Some people may think that I sound horrible referring to my baby as 'work'. I couldnt give a rat's bottom really. I love my baby to bits, but anyone who says that a baby isnt hard work has rocks in their head - either that or a nanny - or some really good secrets that I want to know about!

So, with this extra time I have I plan on making myself a happy person. I am going to work out what it is that make happy people happy. Is it the simple things in life, or money, or a job, or a nice house, or a dog..or what?? I really want to know.

Once I have this information, I will probably decide that whatever it is wont work for me anyway, then start back at square one. You see, I have this big problem in that my glass is always half empty. Well, now I do anyway, and I am sure at various points in my life that has been my general way.

But now it's time to change. I want a half full glass, and I want to be happy with the here and now, rather than my past that seems surreal and detached from me, or my future that feels like it's full of impossible dreams.

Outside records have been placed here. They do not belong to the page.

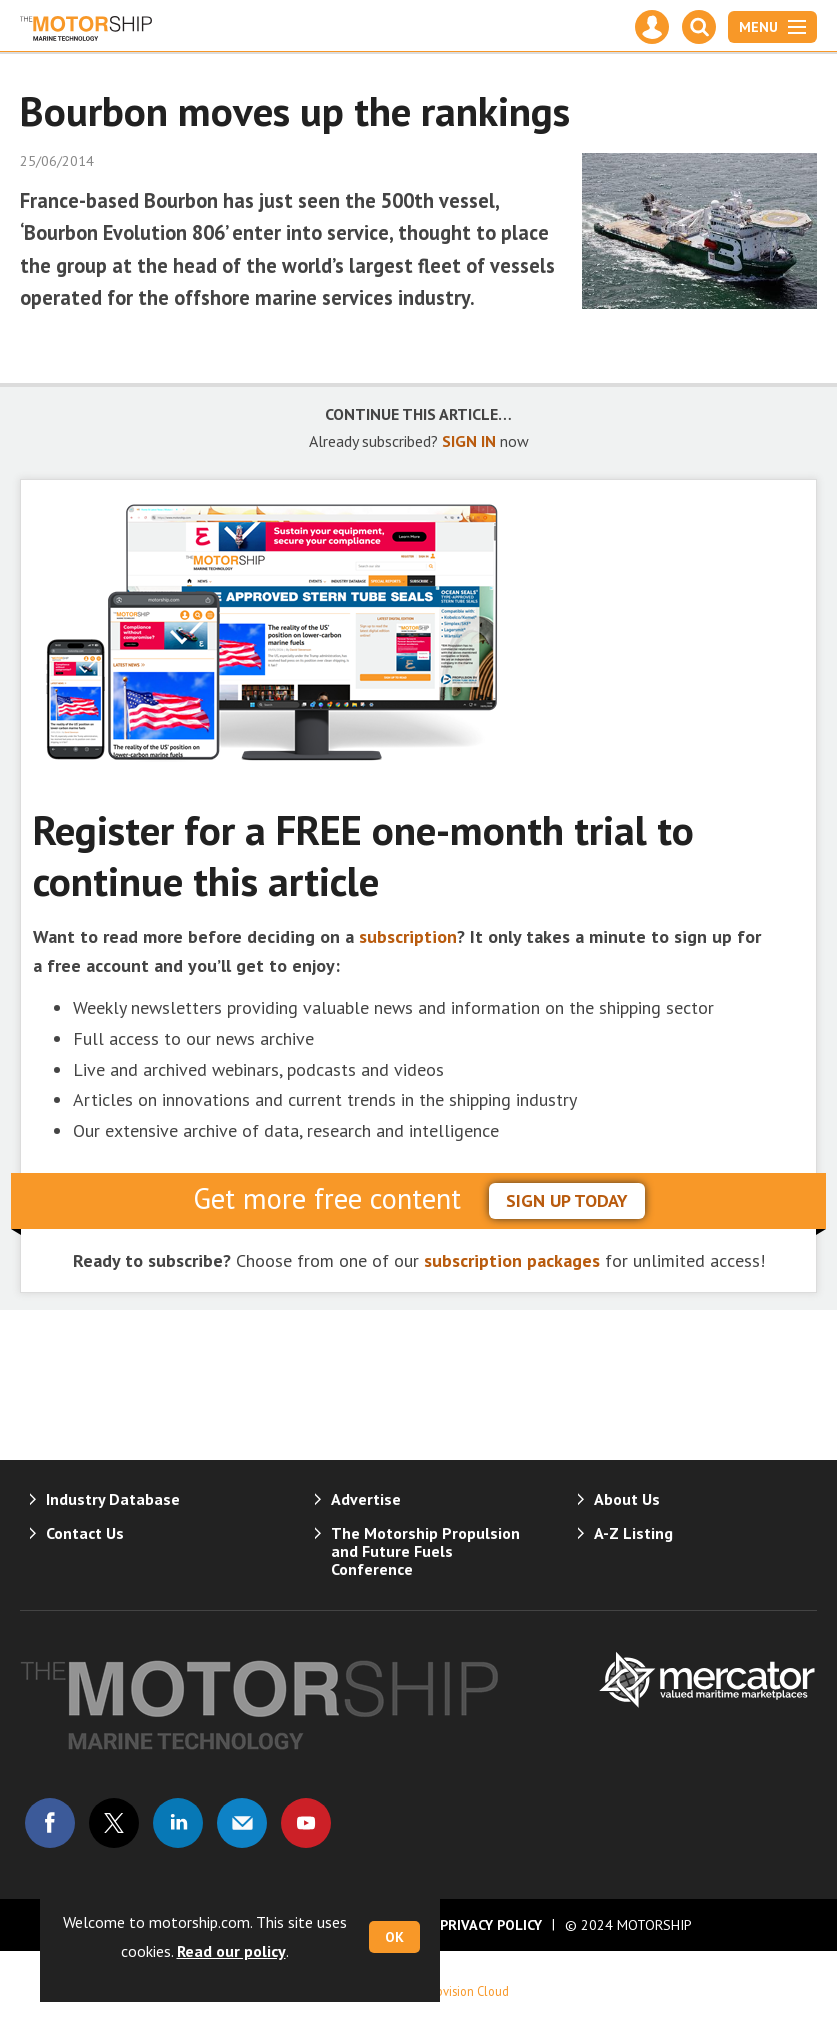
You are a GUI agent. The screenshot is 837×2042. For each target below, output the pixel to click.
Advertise (366, 1499)
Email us (242, 1823)
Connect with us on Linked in (178, 1823)
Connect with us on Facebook (50, 1823)
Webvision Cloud (464, 1991)
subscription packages (512, 1260)
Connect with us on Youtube (306, 1823)
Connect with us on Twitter (114, 1823)
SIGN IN (469, 441)
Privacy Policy (491, 1925)
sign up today (567, 1200)
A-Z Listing (633, 1533)
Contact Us (85, 1533)
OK (394, 1937)
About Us (627, 1499)
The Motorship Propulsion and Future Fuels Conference (425, 1551)
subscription (408, 936)
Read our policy (231, 1951)
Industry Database (113, 1499)
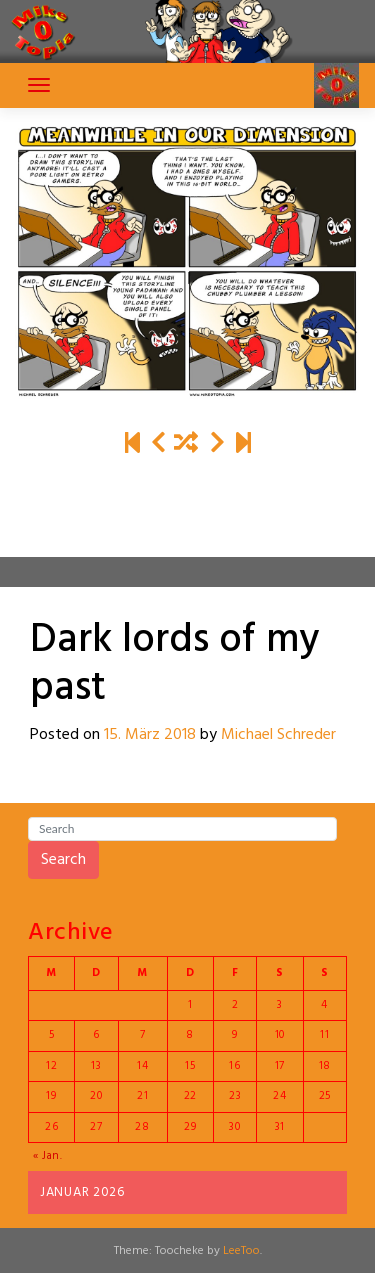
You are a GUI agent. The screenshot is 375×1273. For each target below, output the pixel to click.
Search (63, 860)
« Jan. (48, 1156)
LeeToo (241, 1251)
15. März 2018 (150, 735)
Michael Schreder (278, 735)
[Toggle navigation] (39, 85)
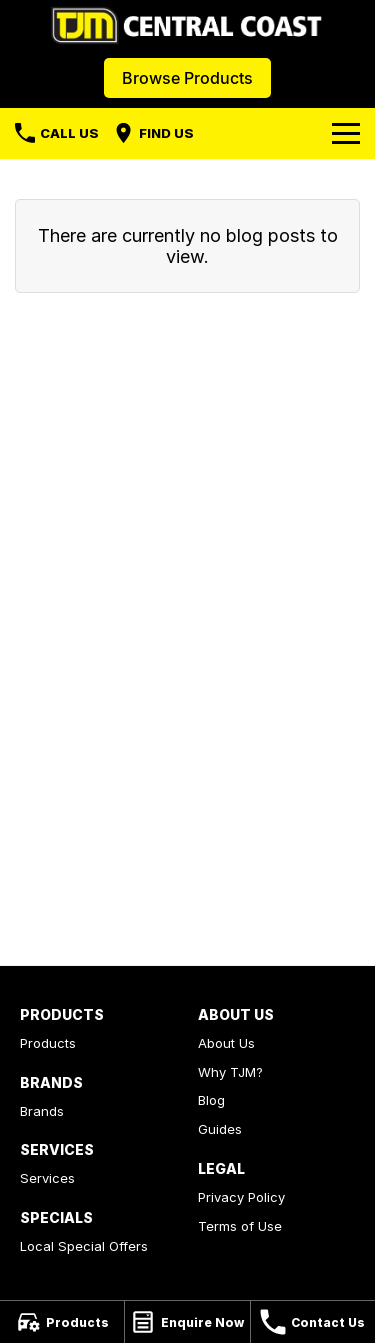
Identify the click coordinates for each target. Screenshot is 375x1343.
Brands (42, 1111)
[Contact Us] (313, 1322)
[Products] (62, 1322)
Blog (211, 1100)
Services (47, 1178)
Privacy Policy (241, 1197)
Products (48, 1043)
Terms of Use (240, 1226)
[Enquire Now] (187, 1322)
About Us (226, 1043)
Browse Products (187, 78)
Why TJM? (230, 1072)
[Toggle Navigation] (346, 133)
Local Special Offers (84, 1246)
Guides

Cheers to my quest to get my glass half full.

Thursday, June 22, 2006

organised Chaos

Between the hours of 3.30pm and 8.30pm, I do not stop. I have 2 things going on at the one time, and at least another 2 things in my head waiting to be put into action. And these are only immediate things - not all those itty bitty annoying things I was supposed to have done a week ago.
That's ok I guess. I have always been well organised, and this is just a different kind of challenge: organising with constant interruptions and a certain little person unorganising everything straight after me.
I might look into going to Laos. I am not sure if I could live there, but I hear it's so relaxed, and that appeals to me, now more than ever. Maybe when I get back to that region I will at least visit for a month or so - just to unwind.
Actually, thinking about it, I am less game to live overseas in a country that I am unfamiliar with now. Now that there is a child involved anyway. A country with similar culture etc to mine would be no problem, but the unknown seems a little overwhelming with a child.
Therein lies the problem. I want to experience different cultures, otherwise what would be the point?

Monday, June 19, 2006

Away

Sitting here thinking about Vietnam. It never leaves your system really. I will return one day. I have to or I will get old and regret not going back. And who wants regrets?